Importation and Inducement Challenge
On August 8, FUJIFILM submitted a petition for the Commission to review a Final Initial Determination in X-Ray Breast Imaging Devices, 337-TA-1063. The petition argues that Section 337 should not apply when infringement requires a post-importation combination of the accused products and other domestically-sourced components. A public version of the Final Initial Determination has not yet been released, but it appears FUJIFILM and the ALJ disagreed about the scope of the holding in Suprema, Inc. v. ITC, in which the Federal Circuit permitted the ITC to exclude articles under Section 337 based on post-importation conduct in the United States that induced infringement. The question of how far that authority extends is also currently under review at the Federal Circuit in Comcast v. ITC.
Domestic Industry R&D
The Commission issued an opinion on August 1 in Robotic Vacuum Cleaning Devices, 337-TA-1057, that clarified how complainants can use research and development expenses to satisfy the domestic industry requirement.
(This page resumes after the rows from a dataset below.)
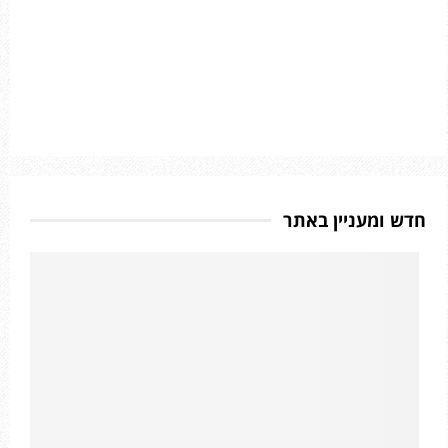
חדש ומעניין באתר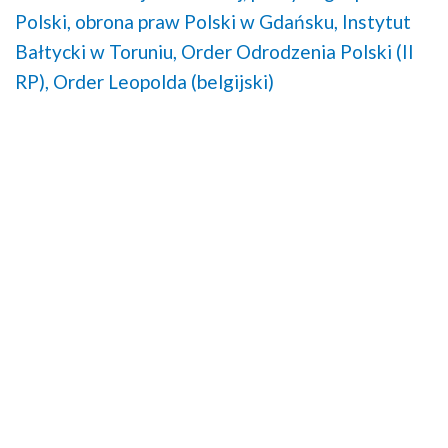
Polski,
obrona praw Polski w Gdańsku,
Instytut
Bałtycki w Toruniu,
Order Odrodzenia Polski (II
RP),
Order Leopolda (belgijski)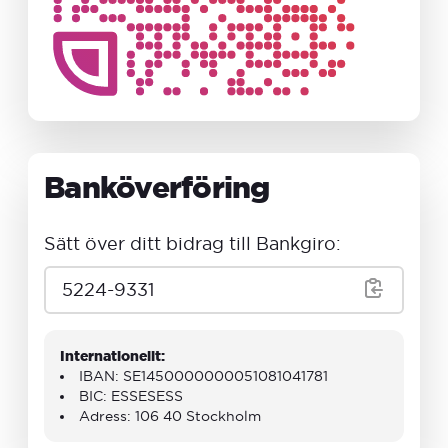
Banköverföring
Sätt över ditt bidrag till Bankgiro:
5224-9331
Internationellt:
IBAN: SE1450000000051081041781
BIC: ESSESESS
Adress: 106 40 Stockholm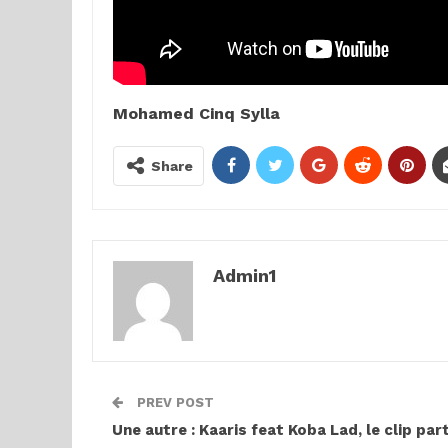
Mohamed Cinq Sylla
Share
Admin1
PREV POST
Une autre : Kaaris feat Koba Lad, le clip par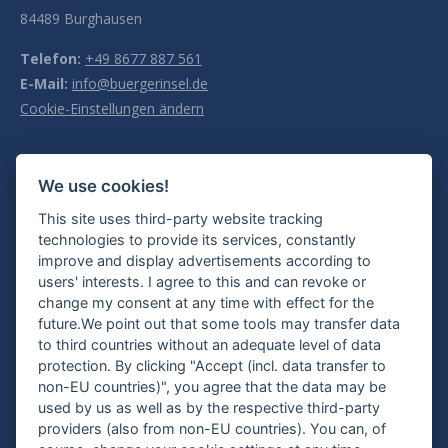
84489 Burghausen
Telefon:
+49 8677 887 561
E-Mail:
info@buergerinsel.de
Cookie-Einstellungen ändern
Öffnungszeiten
We use cookies!
Mo. 09:00 - 13:00 Uhr
This site uses third-party website tracking
Di. 09:00 - 13:00 Uhr und 14:00 - 16:00 Uhr
technologies to provide its services, constantly
Mi. 09:00 - 13:00 Uhr
improve and display advertisements according to
Do. 09:00 - 13:00 Uhr und 14:00 - 18:00 Uhr
users' interests. I agree to this and can revoke or
Freitag geschlossen
change my consent at any time with effect for the
future.We point out that some tools may transfer data
to third countries without an adequate level of data
Die letzten Beiträge
protection. By clicking "Accept (incl. data transfer to
non-EU countries)", you agree that the data may be
Sommerpause: Bürgerinsel und Nachbarschaftshilfe vom
used by us as well as by the respective third-party
10.08. – 23.08.2026 geschlossen!
providers (also from non-EU countries). You can, of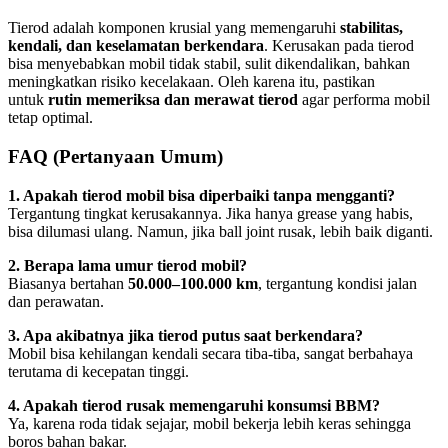
Tierod adalah komponen krusial yang memengaruhi
stabilitas,
kendali, dan keselamatan berkendara
. Kerusakan pada tierod
bisa menyebabkan mobil tidak stabil, sulit dikendalikan, bahkan
meningkatkan risiko kecelakaan. Oleh karena itu, pastikan
untuk
rutin memeriksa dan merawat tierod
agar performa mobil
tetap optimal.
FAQ (Pertanyaan Umum)
1. Apakah tierod mobil bisa diperbaiki tanpa mengganti?
Tergantung tingkat kerusakannya. Jika hanya grease yang habis,
bisa dilumasi ulang. Namun, jika ball joint rusak, lebih baik diganti.
2. Berapa lama umur tierod mobil?
Biasanya bertahan
50.000–100.000 km
, tergantung kondisi jalan
dan perawatan.
3. Apa akibatnya jika tierod putus saat berkendara?
Mobil bisa kehilangan kendali secara tiba-tiba, sangat berbahaya
terutama di kecepatan tinggi.
4. Apakah tierod rusak memengaruhi konsumsi BBM?
Ya, karena roda tidak sejajar, mobil bekerja lebih keras sehingga
boros bahan bakar.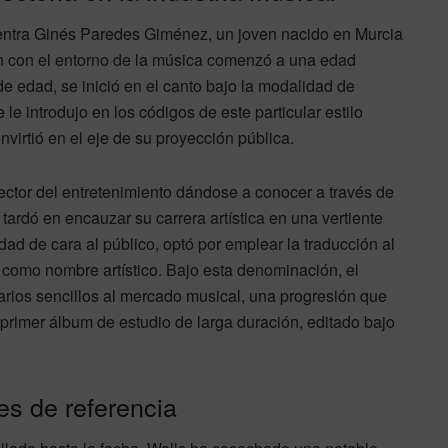
uentra Ginés Paredes Giménez, un joven nacido en Murcia
ón con el entorno de la música comenzó a una edad
 edad, se inició en el canto bajo la modalidad de
e le introdujo en los códigos de este particular estilo
irtió en el eje de su proyección pública.
ector del entretenimiento dándose a conocer a través de
 tardó en encauzar su carrera artística en una vertiente
tidad de cara al público, optó por emplear la traducción al
como nombre artístico. Bajo esta denominación, el
arios sencillos al mercado musical, una progresión que
primer álbum de estudio de larga duración, editado bajo
es de referencia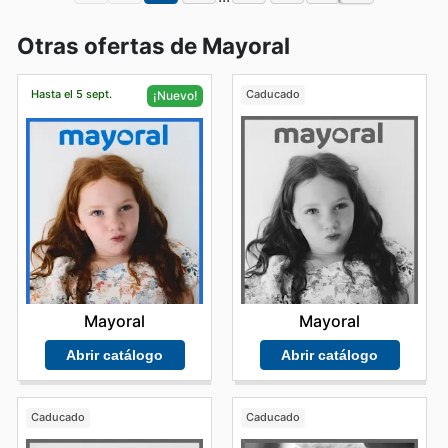
Otras ofertas de Mayoral
Hasta el 5 sept.
Caducado
¡Nuevo!
Mayoral
Mayoral
Abrir catálogo
Abrir catálogo
Caducado
Caducado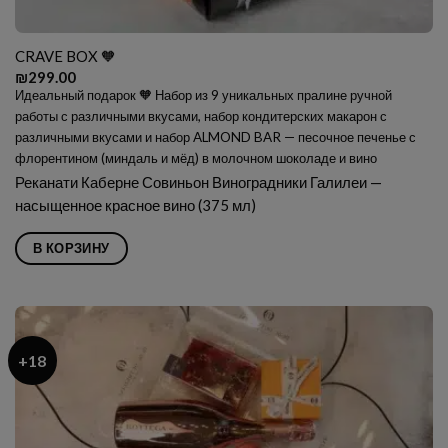
CRAVE BOX 🧡
₪
299.00
Идеальный подарок 🧡 Набор из 9 уникальных пралине ручной
работы с различными вкусами, набор кондитерских макарон с
различными вкусами и набор ALMOND BAR — песочное печенье с
флорентином (миндаль и мёд) в молочном шоколаде и вино
Реканати Каберне Совиньон Виноградники Галилеи —
насыщенное красное вино (375 мл)
В КОРЗИНУ
+18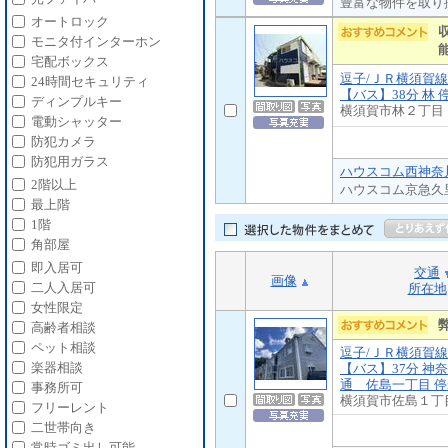
豊富な物件を取り
オートロック
モニタ付インターホン
宅配ボックス
逗子/ＪＲ横須賀線
24時間セキュリティ
【バス】38分 林 
ディンプルキー
横須賀市林２丁目
電動シャッター
防犯カメラ
防犯用ガラス
ハウスコム西神奈川
2階以上
ハウスコム京急久
最上階
1階
角部屋
即入居可
交通
画像
二人入居可
所在地
女性限定
高齢者相談
ペット相談
逗子/ＪＲ横須賀線
楽器相談
【バス】37分 神
通 佐島一丁目 停
事務所可
横須賀市佐島１丁
フリーレント
二世帯向き
常時ゴミ出し可能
According to 19 U.S.C. §1337(a)(3), a domestic industry can be shown through evidence of “investment in plant and equipment” ((a)(3)(A)) or “employment of labor or capital” ((a)(3)(B)) related to articles protected by the patent. It can also be shown through investment in the exploitation of the patent through “engineering, research and development, or licensing.” ((a)(3)(C))
Respondents had argued a complainant relying on research and development activity to demonstrate a domestic industry needed to tie that investment specifically to the patented technology and not merely to a product using that technology.
The ITC rejected that argument as contrary to long-standing practice at the Commission and the legislative intent behind the domestic industry requirement. The ITC held that “expenditures on plant and equipment and labor and capital employed in engineering and research and development activities [may be used] to support a domestic industry under subsections (A) and (B).”
The decision doesn’t change standard practice at the Commission, but it does clarify that Section 337’s remedies are not reserved for domestic manufacturers but may also be enjoyed by patent owners with other sorts of domestic operations supporting foreign manufacturing activities.